Oleksandra Matviichuk
Member of the Advisory Board
Oleksandra Matviichuk is a human rights lawyer, head of the Center for Civil Liberties that works to defend freedom and human dignity in Ukraine and the OSCE region. She has experience in creating horizontal structures for massive involvement of people in human rights activities against attacks on rights and freedoms, as well as a multi-year practice of documenting violations during armed conflict. She is the author of a number of reports to various UN bodies, the Council of Europe, the European Union, the OSCE and the International Criminal Court. After the beginning of Russian full-scale invasion, Matviichuk together with other partners created the ‘Tribunal for Putin’ initiative in order to document international crimes under the Rome Statute of the International Criminal Court in all regions of Ukraine, including the occupied territories.

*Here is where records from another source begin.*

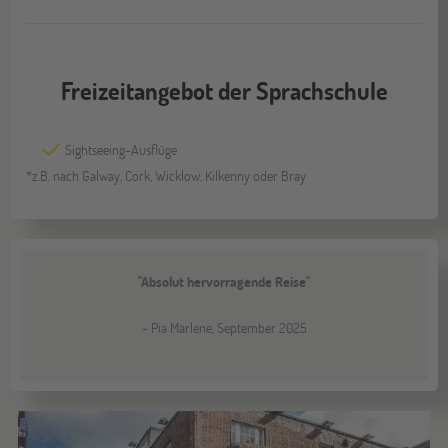
Freizeitangebot der Sprachschule
Sightseeing-Ausflüge
*z.B. nach Galway, Cork, Wicklow, Kilkenny oder Bray
"Absolut hervorragende Reise"
- Pia Marlene, September 2025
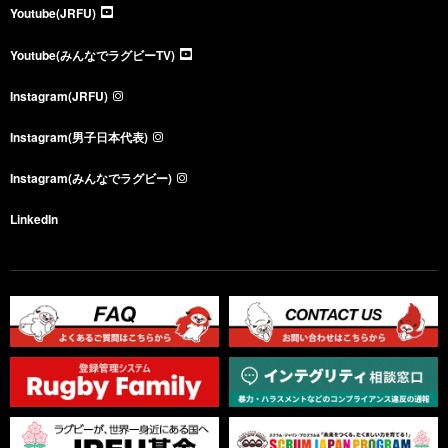
Youtube(JRFU)
Youtube(みんなでラグビーTV)
Instagram(JRFU)
Instagram(男子日本代表)
Instagram(みんなでラグビー)
LinkedIn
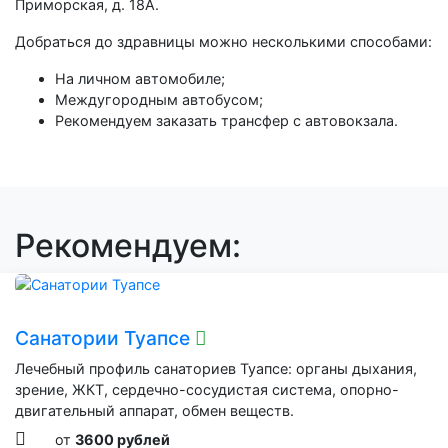
Приморская, д. 18А.
Добраться до здравницы можно несколькими способами:
На личном автомобиле;
Междугородным автобусом;
Рекомендуем заказать трансфер с автовокзала.
Рекомендуем:
Санатории Туапсе
Лечебный профиль санаториев Туапсе: органы дыхания,
зрение, ЖКТ, сердечно-сосудистая система, опорно-
двигательный аппарат, обмен веществ.
от
3600 рублей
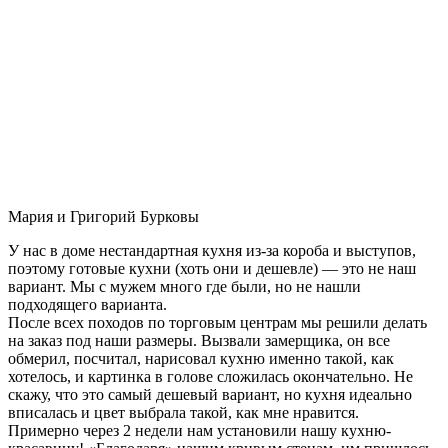
Мария и Григорий Бурковы
У нас в доме нестандартная кухня из-за короба и выступов,
поэтому готовые кухни (хоть они и дешевле) — это не наш
вариант. Мы с мужем много где были, но не нашли
подходящего варианта.
После всех походов по торговым центрам мы решили делать
на заказ под наши размеры. Вызвали замерщика, он все
обмерил, посчитал, нарисовал кухню именно такой, как
хотелось, и картинка в голове сложилась окончательно. Не
скажу, что это самый дешевый вариант, но кухня идеально
вписалась и цвет выбрала такой, как мне нравится.
Примерно через 2 недели нам установили нашу кухню-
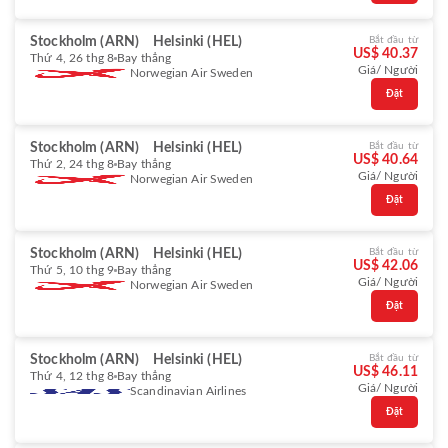
Stockholm (ARN)
Helsinki (HEL)
Bắt đầu từ
US$ 40.37
Thứ 4, 26 thg 8
Bay thẳng
Giá/ Người
Norwegian Air Sweden
Đặt
Stockholm (ARN)
Helsinki (HEL)
Bắt đầu từ
US$ 40.64
Thứ 2, 24 thg 8
Bay thẳng
Giá/ Người
Norwegian Air Sweden
Đặt
Stockholm (ARN)
Helsinki (HEL)
Bắt đầu từ
US$ 42.06
Thứ 5, 10 thg 9
Bay thẳng
Giá/ Người
Norwegian Air Sweden
Đặt
Stockholm (ARN)
Helsinki (HEL)
Bắt đầu từ
US$ 46.11
Thứ 4, 12 thg 8
Bay thẳng
Giá/ Người
Scandinavian Airlines
Đặt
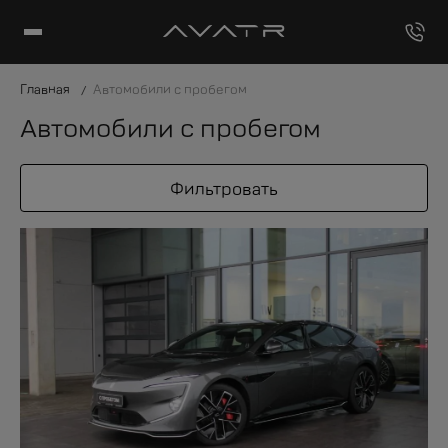
Главная
Автомобили с пробегом
Автомобили с пробегом
Фильтровать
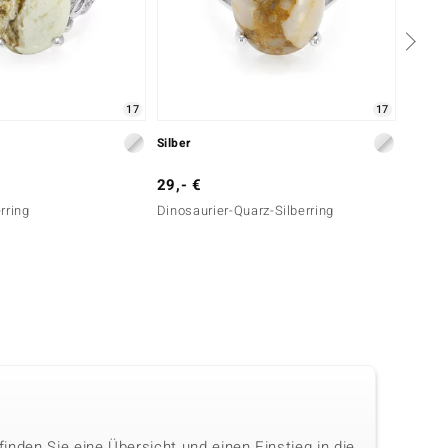
17
17
Silber
Silber
29,- €
29,- 
rring
Dinosaurier-Quarz-Silberring
Magnes
 finden Sie eine Übersicht und einen Einstieg in die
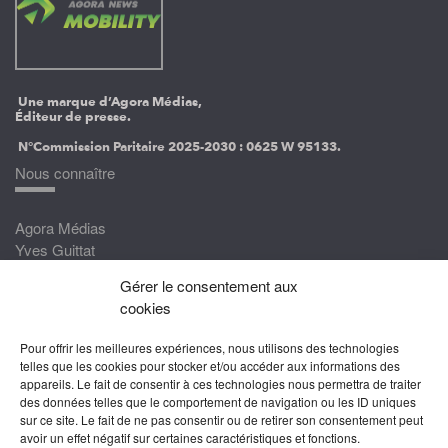
Une marque d’Agora Médias,
Éditeur de presse.
N°Commission Paritaire 2025-2030 :
0625 W 95133.
Nous connaître
Agora Médias
Yves Guittat
Gérer le consentement aux
Nous rejoindre
cookies
Devenez correspondant
Pour offrir les meilleures expériences, nous utilisons des technologies
Rejoignez nos experts
telles que les cookies pour stocker et/ou accéder aux informations des
appareils. Le fait de consentir à ces technologies nous permettra de traiter
Devenez Partenaire
des données telles que le comportement de navigation ou les ID uniques
sur ce site. Le fait de ne pas consentir ou de retirer son consentement peut
Nous suivre
avoir un effet négatif sur certaines caractéristiques et fonctions.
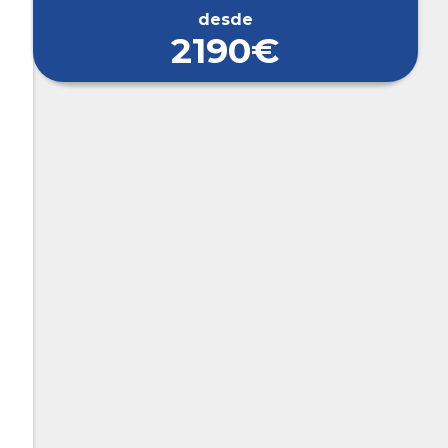
desde
2190€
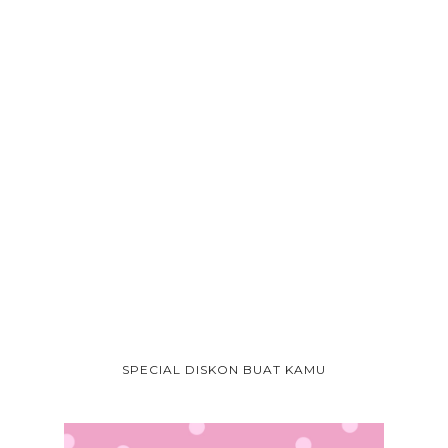
SPECIAL DISKON BUAT KAMU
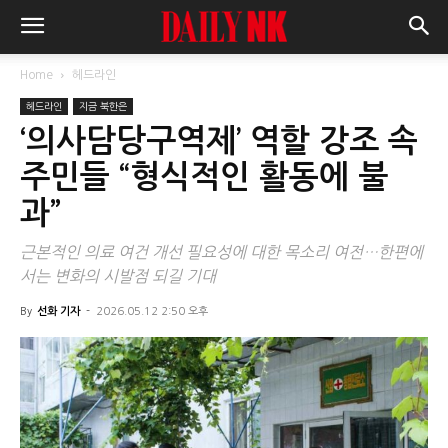
Home
헤드라인
헤드라인
지금 북한은
‘의사담당구역제’ 역할 강조 속
주민들 “형식적인 활동에 불
과”
근본적인 의료 여건 개선 필요성에 대한 목소리 여전…한편에
서는 변화의 시발점 되길 기대
By
선화 기자
-
2026.05.12 2:50 오후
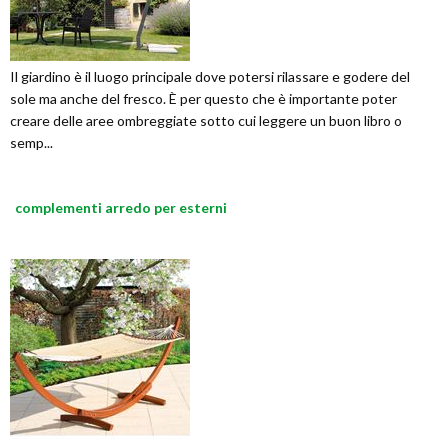
Il giardino è il luogo principale dove potersi rilassare e godere del
sole ma anche del fresco. È per questo che è importante poter
creare delle aree ombreggiate sotto cui leggere un buon libro o
semp...
complementi arredo per esterni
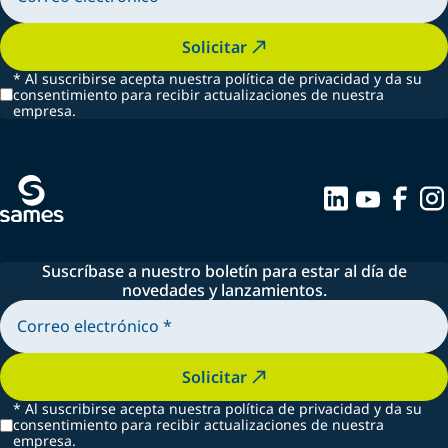
Solicitar
*
Al suscribirse acepta nuestra política de privacidad y da su
consentimiento para recibir actualizaciones de nuestra
empresa.
Suscríbase a nuestro boletín para estar al día de
novedades y lanzamientos.
Solicitar
*
Al suscribirse acepta nuestra política de privacidad y da su
consentimiento para recibir actualizaciones de nuestra
empresa.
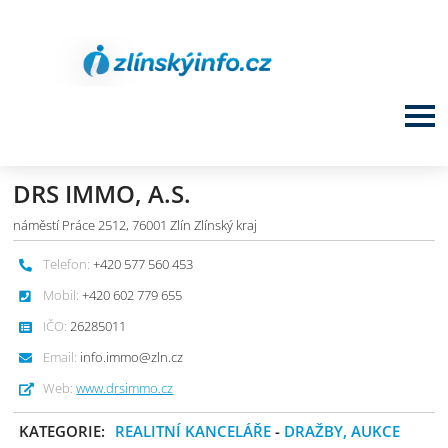
DRS IMMO, A.S.
náměstí Práce 2512, 76001 Zlín Zlínský kraj
Telefon:
+420 577 560 453
Mobil:
+420 602 779 655
IČO:
26285011
Email:
info.immo@zln.cz
Web:
www.drsimmo.cz
KATEGORIE:
REALITNÍ KANCELÁŘE
-
DRAŽBY, AUKCE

In 2016 she received the Democracy Defender Award for "Exclusive Contribution to Promoting Democracy and Human Rights" from OSCE. In 2017 she became the first woman to participate in the Ukrainian Emerging Leaders Program of Stanford University. In 2022 Oleksandra Matviichuk was awarded with the Right Livelihood Award, the Sakharov Prize from the European Parliament and recognized as one of the 25th influential women in the world by Financial Times. In 2022 she received the Nobel Peace Prize for the work of her organization the Center for Civil Liberties. In 2025 she received the Dutch Auschwitz Award.
Prof. David Sinclair
Member of the Advisory Board
David A. Sinclair, Ph.D., AO, is world’s leading scientist on longevity and professor of genetics at Harvard Medical School, renowned for his pioneering research in aging and epigenetics. As co-director of the Paul F. Glenn Center for Biology of Aging Research, Sinclair has significantly advanced our understanding of the molecular mechanisms that drive aging, particularly through his work on sirtuins and NAD+ metabolism. His "Information Theory of Aging" posits that aging results from the loss of epigenetic information, a hypothesis supported by his team's groundbreaking studies demonstrating the reversal of aging signs in mice via partial cellular reprogramming .
Sinclair's influential book, Lifespan: Why We Age - and Why We Don't Have To, presents a provocative view of aging as a treatable condition, sparking both acclaim and debate within the scientific community. Recognized by Time magazine as one of the "100 most influential people in the world," Sinclair continues to be a leading voice in the quest to extend human healthspan and lifespan. Even though his visionary optimism has not always been shared by all the scientific community, and some theories and assumptions still need to be proven with further data, this is one of the missions Sinclair and the World Forum share: to have governments and the public sector invest much more into research, trials, and science in order to prevent sickness and death. The World Forum is developing The World Council on Health with Prof. Sinclair and world’s leading scientists.